Maybe I’m misunderstanding, but your description of the “new source code checkpoint” is such a violation of the principles of source control that I have to wonder why you use source control at all. IMO if you try to solve this problem with some filesystem-specific trick you’re just making the problem worse.
Is there a reason for the source code dump that can’t be solved with a label in source control? Are you guys using a concurrent versioning system like cvs or does it use exclusive checkout?
Sorry I don’t have a GQ answer to your actual question. I will think about it and post if I can think of anything that does something like that.

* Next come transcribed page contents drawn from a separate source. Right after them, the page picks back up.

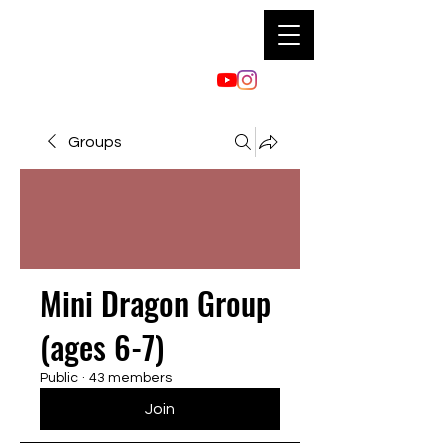
Groups
Mini Dragon Group
(ages 6-7)
Public
·
43 members
Join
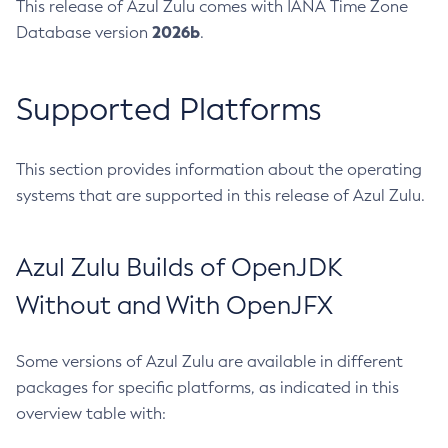
This release of Azul Zulu comes with IANA Time Zone
2026b
Database version
.
Supported Platforms
This section provides information about the operating
systems that are supported in this release of Azul Zulu.
Azul Zulu Builds of OpenJDK
Without and With OpenJFX
Some versions of Azul Zulu are available in different
packages for specific platforms, as indicated in this
overview table with:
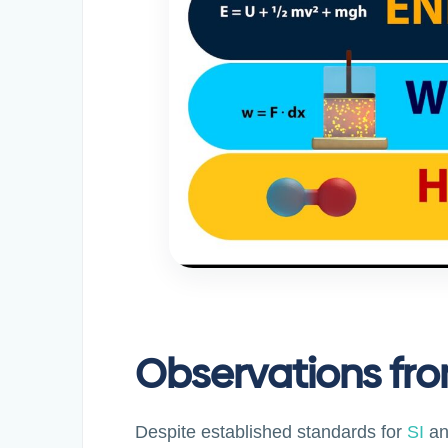
Observations fro
Despite established standards for
SI
a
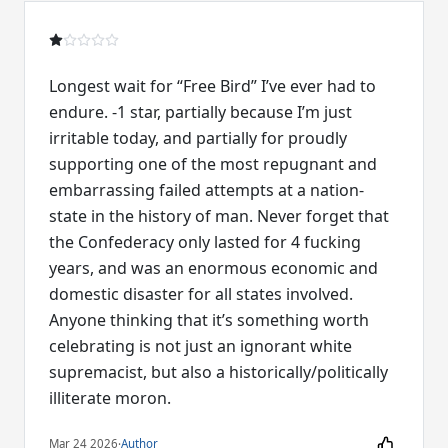
Longest wait for “Free Bird” I’ve ever had to
endure. -1 star, partially because I’m just
irritable today, and partially for proudly
supporting one of the most repugnant and
embarrassing failed attempts at a nation-
state in the history of man. Never forget that
the Confederacy only lasted for 4 fucking
years, and was an enormous economic and
domestic disaster for all states involved.
Anyone thinking that it’s something worth
celebrating is not just an ignorant white
supremacist, but also a historically/politically
illiterate moron.
Mar 24 2026
·
Author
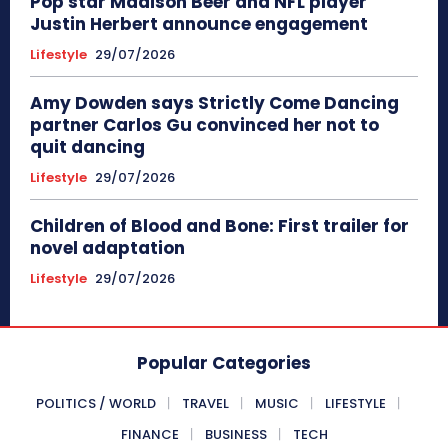
Pop star Madison Beer and NFL player
Justin Herbert announce engagement
Lifestyle
29/07/2026
Amy Dowden says Strictly Come Dancing
partner Carlos Gu convinced her not to
quit dancing
Lifestyle
29/07/2026
Children of Blood and Bone: First trailer for
novel adaptation
Lifestyle
29/07/2026
Popular Categories
POLITICS / WORLD
TRAVEL
MUSIC
LIFESTYLE
FINANCE
BUSINESS
TECH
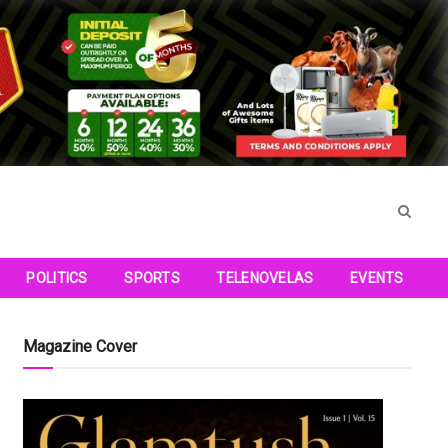
POLITICS
SPORTS
TELENOVELAS
EVENTS
Magazine Cover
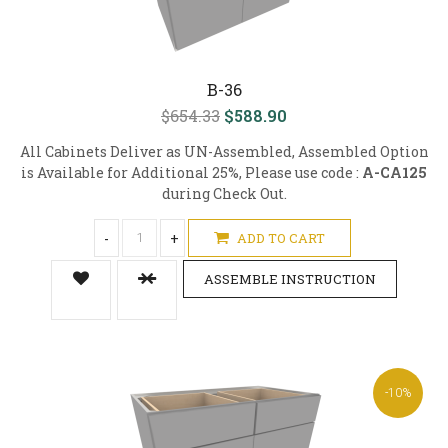
B-36
$654.33
$588.90
All Cabinets Deliver as UN-Assembled, Assembled Option
is Available for Additional 25%, Please use code :
A-CA125
during Check Out.
-
+
ADD TO CART
ASSEMBLE INSTRUCTION
-10%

I guess instead of souce code checkpoint I really should have said build checkpoint. It’s the latest build of all the changes which have been integrated into the build. It’s not the latest version of the source code. The build group takes all the tracks marked by the project admins as ready and builds them. It’s useful for developers to build against this code base since it means we are building with all the latest tracks which are completed.
Somebody will probably come along with a much better recommendation, but it might interest you to know that one of the new features in Windows 7 would somewhat cover this. “Libraries” are essentially virtual folders that contain multiple other folders. I don’t know how they handle duplicates (or if that handling is customizable), though, so I’m not sure if your scenario could be handled. And, obviously, you’d have to upgrade to Windows 7.
Are these “Libraries” like using symlinks in Unix/Linux? If so, that’s sweet—NTFS has supported hard links for years, but they never had a good analog to symbolic links.